Graham Enns has spent his life immersed in Scouting. Described by others as reliable, courteous and hard-working, the influence of Scouting can be seen throughout the development of Graham’s years—from Cub Scouts through Rovers.

Recently Graham became a recipient of the Scouts Canada Scholarship, a scholastic financial award that subsidizes academic materials for Canadian Scouting youth in full time studies. To acknowledge his many achievements, Scouting Life chatted with Graham about how Scouting has contributed to the person he has become today.

“Being a Scout helped to develop my socialization with other people,” Graham explains. “When I was younger, I had so many issues with communication—I was very awkward.”

After experiencing issues with bullying, Graham’s parents enrolled him as a Cub Scout, and he immediately began to grow. Within the welcoming and inclusive Cub environment, Graham became a leader. “Since fellow Cubs were following me, I needed to improve my communication, and they helped.”

Thanks to his “fantastic leaders”, of whom Graham considers himself to have been highly influenced and mentored, Graham’s confidence skills strengthened and gave him courage to confront bullying, so that by the time he reached high school he had overcome his communication and social issues.

“Being able to communicate with others has been really great in high school and university,” adds Graham, who went on to be a Beaver and Cub leader, while working in service on the side.

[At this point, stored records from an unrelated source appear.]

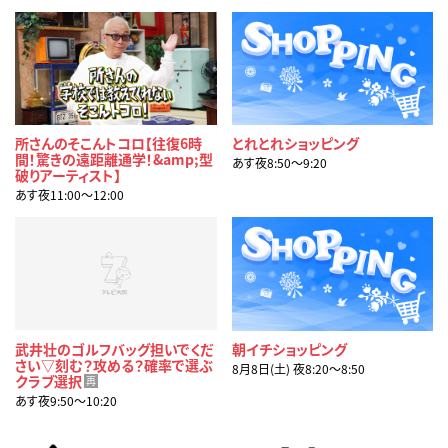
所さんのそこんトコロ【往復6時
とれとれショッピング
間！驚きの遠距離通学！&amp;型
あす夜8:50〜9:20
破りアーティスト】
あす夜11:00〜12:00
武井壮のゴルフバッグ担いでくだ
朝イチショッピング
さい▽刻む？攻める？確率で選ぶ
8月8日(土) 夜8:20〜8:50
クラブ選択
再
あす夜9:50〜10:20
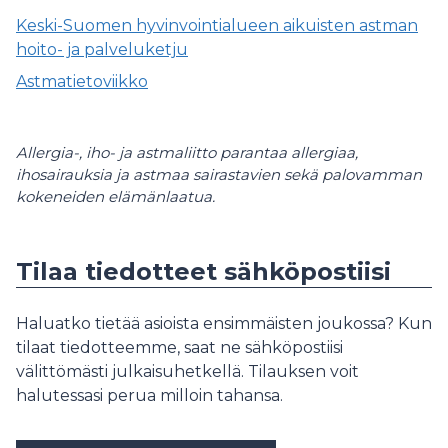
Keski-Suomen hyvinvointialueen aikuisten astman
hoito- ja palveluketju
Astmatietoviikko
Allergia-, iho- ja astmaliitto parantaa allergiaa,
ihosairauksia ja astmaa sairastavien sekä palovamman
kokeneiden elämänlaatua.
Tilaa tiedotteet sähköpostiisi
Haluatko tietää asioista ensimmäisten joukossa? Kun
tilaat tiedotteemme, saat ne sähköpostiisi
välittömästi julkaisuhetkellä. Tilauksen voit
halutessasi perua milloin tahansa.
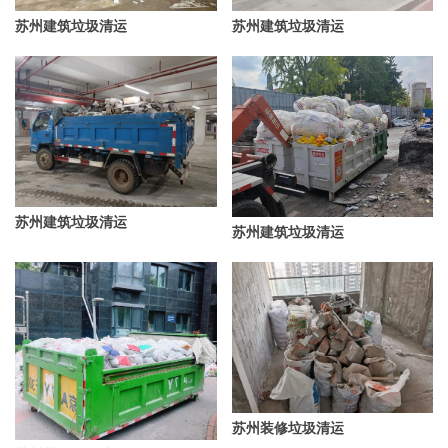
苏州建筑垃圾清运
苏州建筑垃圾清运
苏州建筑垃圾清运
苏州建筑垃圾清运
苏州装修垃圾清运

Furthermore, skills and leadership training from Scouting enabled Graham to progress further in his job, receiving a promotion due to his excellent problem solving abilities and reliable dedication. While he pursues his studies in Mechanical Engineering full-time, Graham continues to work part-time while maintaining an active role in Scouting.

“I really believe in the Scouting program, and I just enjoy it a ton.” While school is his first priority, Graham considers Scouting to be his second, and continues to “carve out time” for Rover activity and volunteering with Beavers and Venturers.

“I think that doing something other than academics and work—something fun like Scouting—helps me to take a break so that I can be better at school and my job,” Graham observes.

Beyond providing variety to his current life, the influence that the Scouting community had on Graham runs deep. “I wouldn’t be who I am today without the leaders throughout my whole Scouting life. In Scouting I have been accepted, made great friends and I’ve learned a lot—all while having fun. The value of Scouting to my life has been immeasurable.”